Ja w dawnych czasach C64 nie miałem. Kumpel miał i nawet się z nim kiedyś zamieniłem na weekend - on mi dał C64, a ja jemu 65XE. Pograliśmy, obaj ucieszyliśmy się z kilku gier, których nie mieliśmy na swojej platformie, ale obaj bardzo chętnie odmieniliśmy się na koniec weekendu i byłem wniebowzięty, że już mam w domu swoje Atari.
W czasach obecnych uzupełniam wiedzę i braki o sprzętach, których kiedyś nie miałem, więc między innymi kupiłem sobie ze dwa lata temu również C64. Odrestaurowałem go sobie pięknie, że wyglądał jak nówka, zainstalowałem w nim JiffyDOS, SD2IEC, odpaliłem kilka gier i... trafił do kartonu. Przeleżał tak w tymże kartonie ponad rok czasu, bo cały czas myślałem, że jeszcze najdzie mnie chęć na zabawę tym sprzęcikiem, jednak po tak długim czasie gdy potrzebowałem miejsce na inny sprzęt, to C64 sprzedałem bez żadnego sentymentu, a trzymało mnie przy nim tylko to, że włożyłem w niego tyle pracy przy odrestaurowywaniu i tylko tego mi tak na prawdę było szkoda. Dziś już wiem, że nigdy więcej nie chcę C64:-)

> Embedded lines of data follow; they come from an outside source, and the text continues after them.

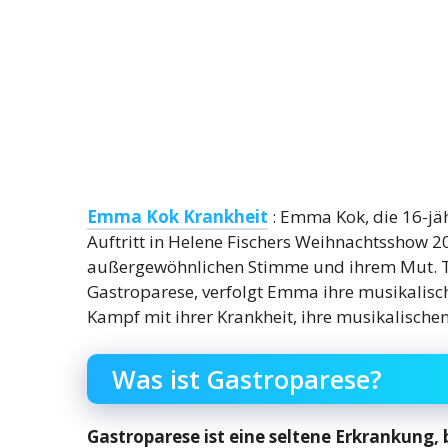
Emma Kok Krankheit
: Emma Kok, die 16-jäh
Auftritt in Helene Fischers Weihnachtsshow 20
außergewöhnlichen Stimme und ihrem Mut. Tro
Gastroparese, verfolgt Emma ihre musikalisc
Kampf mit ihrer Krankheit, ihre musikalische
Was ist Gastroparese?
Gastroparese ist eine seltene Erkrankung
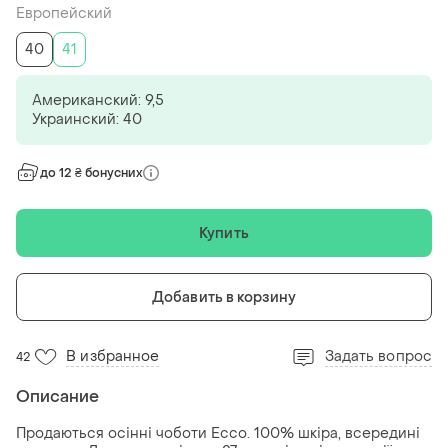
Европейский
40
41
Американский: 9,5
Украинский: 40
до 12 ₴ бонусних
Купить
Добавить в корзину
В избранное
Задать вопрос
42
Описание
Продаються осінні чоботи Ессо. 100% шкіра, всередині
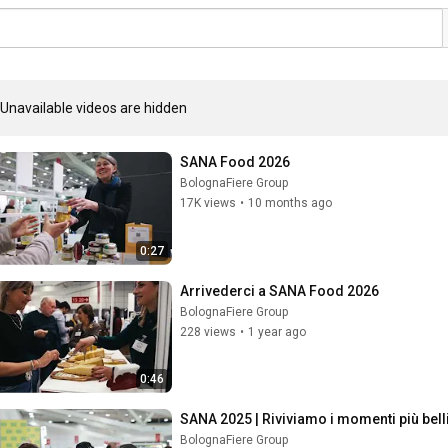
Unavailable videos are hidden
SANA Food 2026
BolognaFiere Group
17K views
•
10 months ago
0:27
Arrivederci a SANA Food 2026
BolognaFiere Group
228 views
•
1 year ago
0:46
SANA 2025 | Riviviamo i momenti più bell
BolognaFiere Group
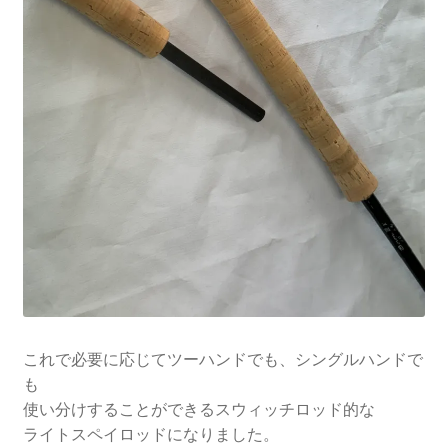
これで必要に応じてツーハンドでも、シングルハンドで
も
使い分けすることができるスウィッチロッド的な
ライトスペイロッドになりました。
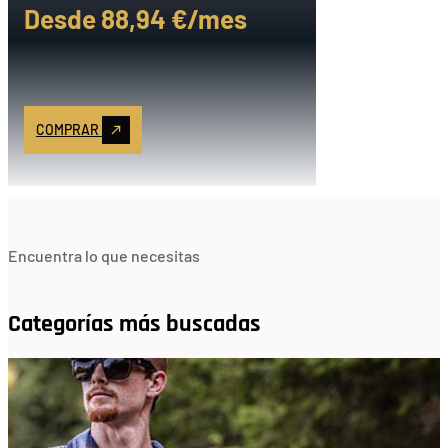
Desde 88
,94 €
/mes
COMPRAR
Encuentra lo que necesitas
Categorías más buscadas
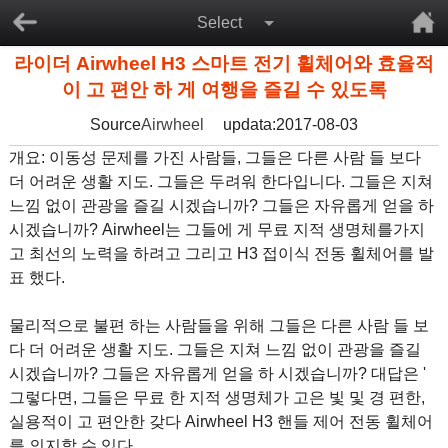
Select
라이더 Airwheel H3 스마트 전기 휠체어와 효율적
이 고 편안 하 게 여행을 즐길 수 있도록
Source
Airwheel
updata:2017-08-03
개요: 이동성 문제를 가진 사람들, 그들은 다른 사람 들 보다
더 어려운 생활 지도. 그들은 두려워 한다입니다. 그들은 지쳐
느낌 없이 관광을 즐길 시겠습니까? 그들은 자유롭게 얻을 하
시겠습니까? Airwheel는 그들에 게 무료 지적 생명체를가지
고 최선의 노력을 하려고 그리고 H3 접이식 전동 휠체어를 발
표 했다.
물리적으로 불편 하는 사람들을 위해 그들은 다른 사람 들 보
다 더 어려운 생활 지도. 그들은 지쳐 느낌 없이 관광을 즐길
시겠습니까? 그들은 자유롭게 얻을 하 시겠습니까? 대답은 '
그렇다면, 그들은 무료 한 지적 생명체가 고은 빛 및 경 편한,
실용적이 고 편안한 갖다 Airwheel H3 핸들 제어 전동 휠체어
를 의지할 수 있다.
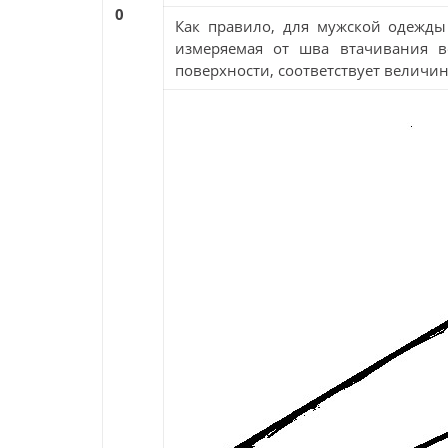
0
Как правило, для мужской одежды
измеряемая от шва втачивания во
поверхности, соответствует величи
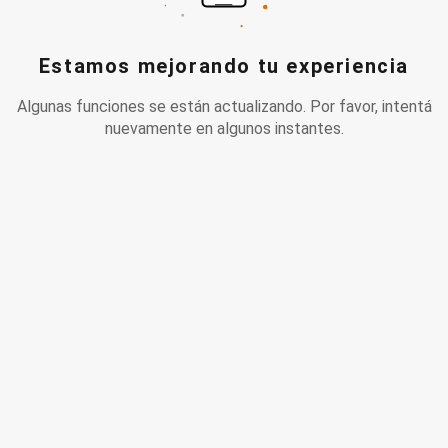
Estamos mejorando tu experiencia
Algunas funciones se están actualizando. Por favor, intentá
nuevamente en algunos instantes.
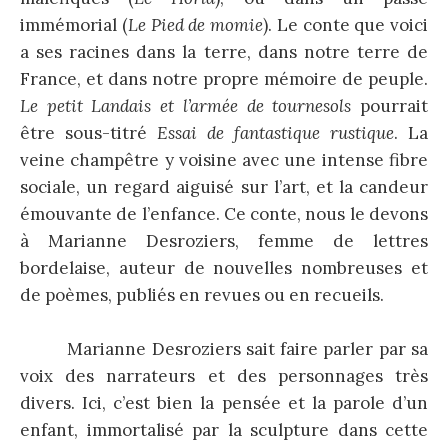
immémorial (
Le Pied de momie
). Le conte que voici
a ses racines dans la terre, dans notre terre de
France, et dans notre propre mémoire de peuple.
Le petit Landais et l’armée de tournesols
pourrait
être sous-titré
Essai de fantastique rustique
. La
veine champêtre y voisine avec une intense fibre
sociale, un regard aiguisé sur l’art, et la candeur
émouvante de l’enfance. Ce conte, nous le devons
à Marianne Desroziers, femme de lettres
bordelaise, auteur de nouvelles nombreuses et
de poèmes, publiés en revues ou en recueils.
Marianne Desroziers sait faire parler par sa
voix des narrateurs et des personnages très
divers. Ici, c’est bien la pensée et la parole d’un
enfant, immortalisé par la sculpture dans cette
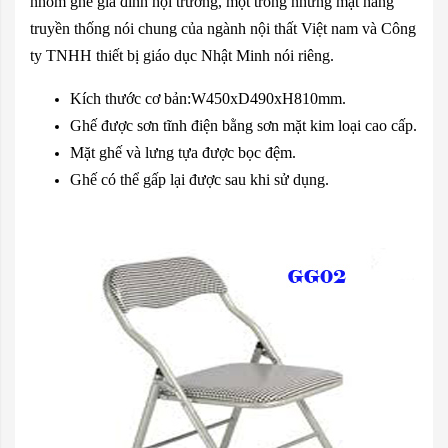
nhóm ghế gia đình hội trường, một trong những mặt hàng
truyền thống nói chung của ngành nội thất Việt nam và Công
ty TNHH thiết bị giáo dục Nhật Minh nói riêng.
Kích thước cơ bản:W450xD490xH810mm.
Ghế được sơn tĩnh điện bằng sơn mặt kim loại cao cấp.
Mặt ghế và lưng tựa được bọc đệm.
Ghế có thể gấp lại được sau khi sử dụng.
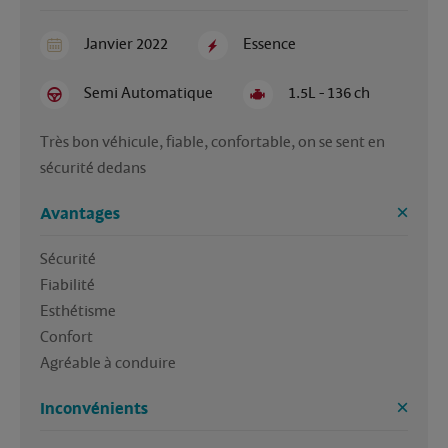
Janvier 2022
Essence
Semi Automatique
1.5L - 136 ch
Très bon véhicule, fiable, confortable, on se sent en 
sécurité dedans
Avantages
Sécurité 

Fiabilité 

Esthétisme 

Confort

Agréable à conduire
Inconvénients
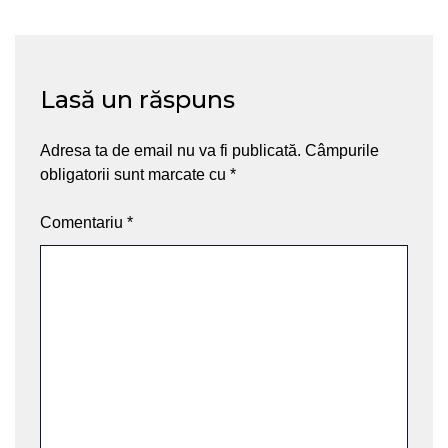
Lasă un răspuns
Adresa ta de email nu va fi publicată.
Câmpurile
obligatorii sunt marcate cu
*
Comentariu
*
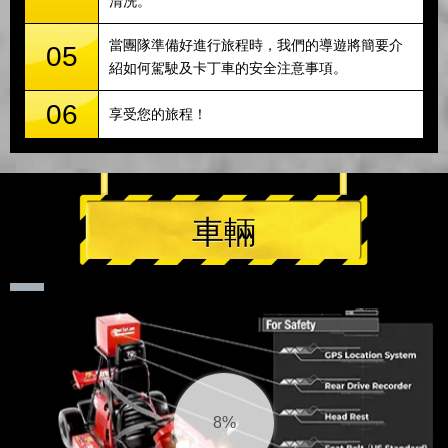
清洗。
當團隊準備好進行旅程時，我們的導遊將簡要介
05
紹如何駕駛及卡丁車的安全注意事項。
06
享受您的旅程！
車輛
8%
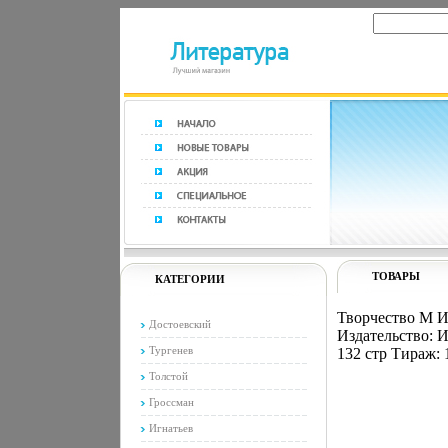
ТОВАРЫ
КАТЕГОРИИ
Творчество М И
Достоевский
Издательство: И
Тургенев
132 стр Тираж: 
Толстой
Гроссман
Игнатьев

Co innego Amiga, bo to faktycznie sprzęcik fajny i jest się czym pobawić. To tutaj już nawet przyznam, że jako stary Atarowiec więcej bawiłem się Amigą niż Atari ST we współczesnych czasach, choć ST też jest fajny i używam. Mam trochę ulubionych gier na Amidze i na Atari ST. Najważniejsza platforma to dla mnie małe Atari, których mam kilka i wszystkich używam:-) Ale C64, to kompletnie nie jest moja bajka, może jak ktoś ma sentyment z dawnych czasów to powie inaczej, ja tam nie widzę nic ciekawego.